Oğlu da oradan bağırıyor:
-Kız kaçırdım! Yeniköylüler peşimde!
Kıltıların evinin oradan Satuhların evine yöneliyorlar. Hüsamettin amca tutuşuyor. Koşarak üst taraftan evlerine dogru gidiyorlar. Bir taraftan da eşine bağırıyor:
-Kız sen oğlunla konuşmadın mı?
-Ey ben nebülüm herif böyle yapacaklarını! diyor eşi de.
Biz gençler, gülmemek için kendimizi zor tutuyoruz. Satuh emimlere gidiyoruz. Damat ve geline iki saat dışarı çıkmamalarını söylüyoruz. Millet toplandı, damatla gelini arıyor. Çok telaş var.
-Yeniköy'den kimin kızı acaba? diyenler var toplulukta.
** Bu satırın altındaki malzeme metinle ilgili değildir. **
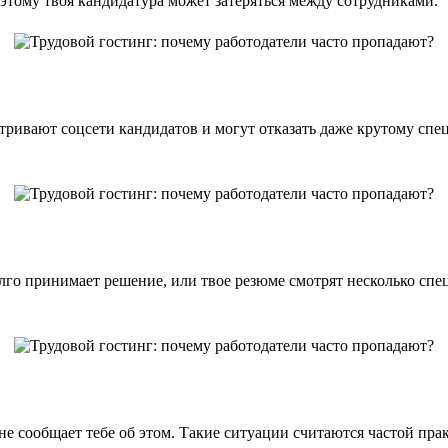
этому твоя кандидатура может затеряться между сотрудниками.
ривают соцсети кандидатов и могут отказать даже крутому спецу
олго принимает решение, или твое резюме смотрят несколько спе
 не сообщает тебе об этом. Такие ситуации считаются частой пра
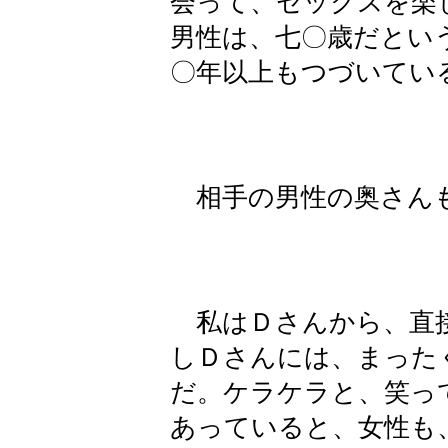
会って、セックスを楽
男性は、七〇歳だとい
〇年以上もつづいてい
相手の男性の奥さんも
私はＤさんから、直接
しＤさんには、まった
だ。ケラケラと、笑っ
あっていると、女性も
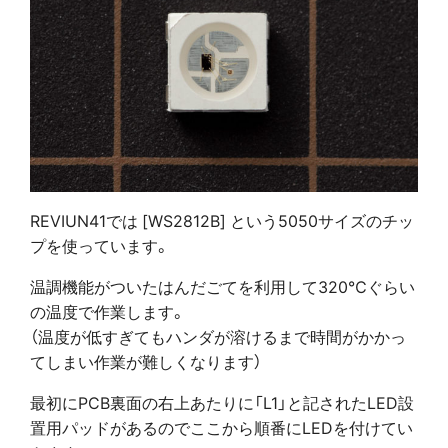
REVIUN41では [WS2812B] という5050サイズのチッ
プを使っています。
温調機能がついたはんだごてを利用して320℃ぐらい
の温度で作業します。
（温度が低すぎてもハンダが溶けるまで時間がかかっ
てしまい作業が難しくなります）
最初にPCB裏面の右上あたりに「L1」と記されたLED設
置用パッドがあるのでここから順番にLEDを付けてい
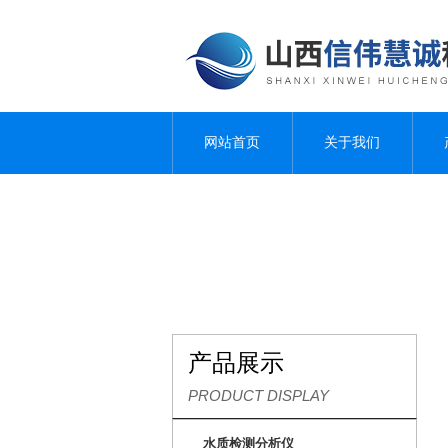
网站首页
关于我们
产品展示
PRODUCT DISPLAY
水质检测分析仪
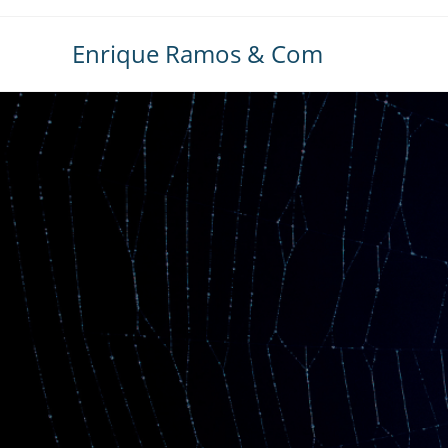
Ir
al
Enrique Ramos & Com
contenido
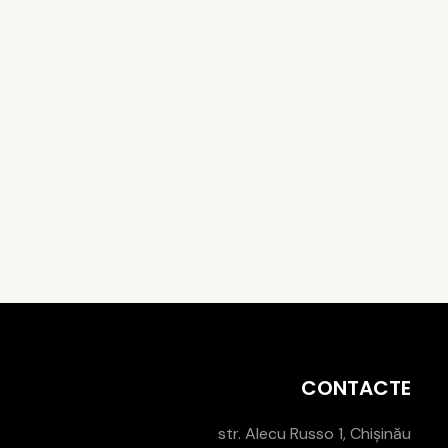
CONTACTE
str. Alecu Russo 1, Chișinău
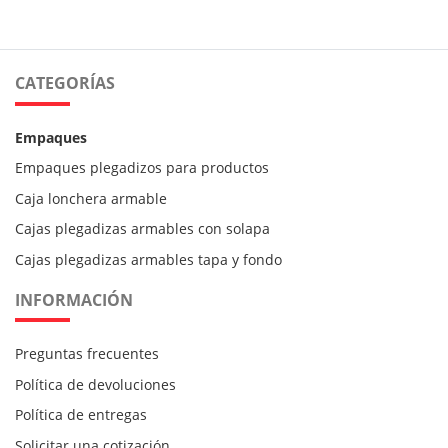
CATEGORÍAS
Empaques
Empaques plegadizos para productos
Caja lonchera armable
Cajas plegadizas armables con solapa
Cajas plegadizas armables tapa y fondo
INFORMACIÓN
Preguntas frecuentes
Política de devoluciones
Política de entregas
Solicitar una cotización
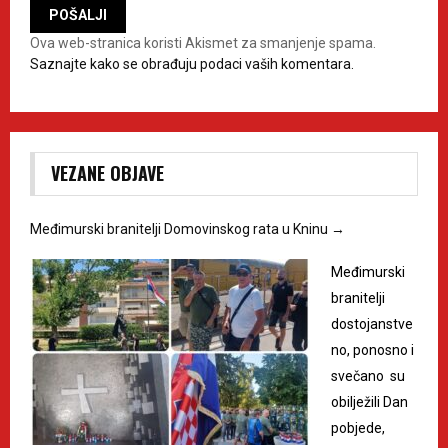
Ova web-stranica koristi Akismet za smanjenje spama.
Saznajte kako se obrađuju podaci vaših komentara.
VEZANE OBJAVE
Međimurski branitelji Domovinskog rata u Kninu
→
Međimurski
branitelji
dostojanstve
no, ponosno i
svečano su
obilježili Dan
pobjede,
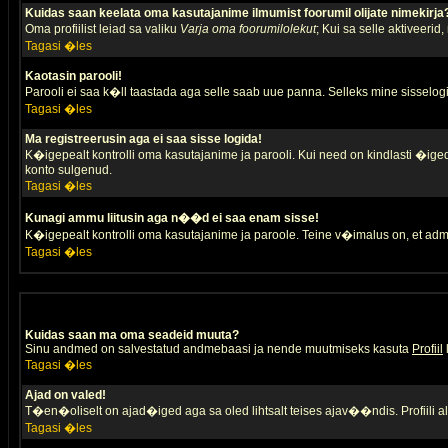
Kuidas saan keelata oma kasutajanime ilmumist foorumil olijate nimekirja
Oma profiilist leiad sa valiku
Varja oma foorumilolekut
; Kui sa selle aktiveerid
Tagasi �les
Kaotasin parooli!
Parooli ei saa k�ll taastada aga selle saab uue panna. Selleks mine sisselogim
Tagasi �les
Ma registreerusin aga ei saa sisse logida!
K�igepealt kontrolli oma kasutajanime ja parooli. Kui need on kindlasti �iged,
konto sulgenud.
Tagasi �les
Kunagi ammu liitusin aga n��d ei saa enam sisse!
K�igepealt kontrolli oma kasutajanime ja paroole. Teine v�imalus on, et adm
Tagasi �les
Kuidas saan ma oma seadeid muuta?
Sinu andmed on salvestatud andmebaasi ja nende muutmiseks kasuta
Profiil
Tagasi �les
Ajad on valed!
T�en�oliselt on ajad�iged aga sa oled lihtsalt teises ajav��ndis. Profiili 
Tagasi �les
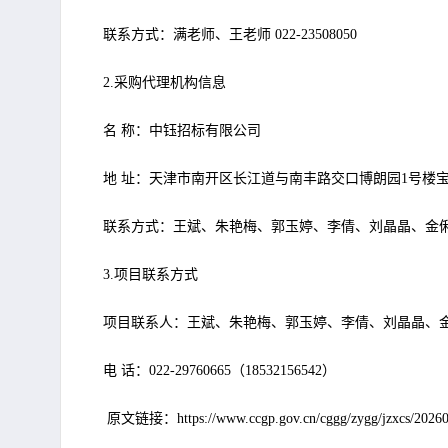
联系方式：满老师、王老师 022-23508050
2.采购代理机构信息
名 称：中钰招标有限公司
地 址：天津市南开区长江道与南丰路交口博朗园1号楼宝利国
联系方式：王斌、朱艳梅、郭玉婷、李倩、刘晶晶、金俐成、魏俊强
3.项目联系方式
项目联系人：王斌、朱艳梅、郭玉婷、李倩、刘晶晶、
电 话：022-29760665（18532156542）
原文链接：https://www.ccgp.gov.cn/cggg/zygg/jzxcs/20260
Annesini, babasını görüyorum. Onlar da beni görünce:
-Zeynel kurban olum oğlum, bunları bul, diyorlar. Senin haberin var mı? Aydın sana bişe söyledi mi?
Ben de dedim ki:
-Dün bana kız kaçıracağını söyledi ama ben şaka zannetmiştim.
Annesi babası epey zaman aradılarsa da damadı yine bulamadılar. Topluluk Hacılara girdi tekrar. Satuh emimlerden damadı gelini Hacılara getirdik. Her şeyin şaka olduğunu anlayınca herkes rahat bir nefes aldı. Gülüşmelerle bu olay kapandı.
Eskiden böyleydi işte. Ne televizyon vardı, ne başka bir şey. Kendi eğlencemizi kendimiz yaratırdık.